(Data provided)

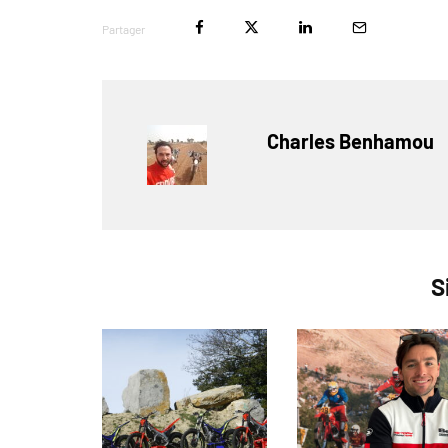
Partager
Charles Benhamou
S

(End Data provided)
(Data provided)

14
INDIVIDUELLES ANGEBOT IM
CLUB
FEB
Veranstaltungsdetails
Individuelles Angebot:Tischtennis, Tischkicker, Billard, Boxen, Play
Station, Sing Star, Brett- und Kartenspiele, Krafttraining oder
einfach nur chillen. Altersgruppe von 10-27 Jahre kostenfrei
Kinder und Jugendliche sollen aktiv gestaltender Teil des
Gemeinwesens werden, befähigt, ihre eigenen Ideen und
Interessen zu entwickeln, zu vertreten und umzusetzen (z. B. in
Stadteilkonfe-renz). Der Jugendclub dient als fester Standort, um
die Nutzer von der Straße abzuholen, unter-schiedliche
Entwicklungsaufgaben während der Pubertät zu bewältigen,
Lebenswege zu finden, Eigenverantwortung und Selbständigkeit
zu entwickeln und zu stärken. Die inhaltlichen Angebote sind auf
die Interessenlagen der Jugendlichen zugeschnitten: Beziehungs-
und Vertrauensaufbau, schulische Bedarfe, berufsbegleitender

(End Data provided)

§ **What is needed**:
Answer only with the count of lines in the records that include the string "entwickeln".

§ **Written answer**:
2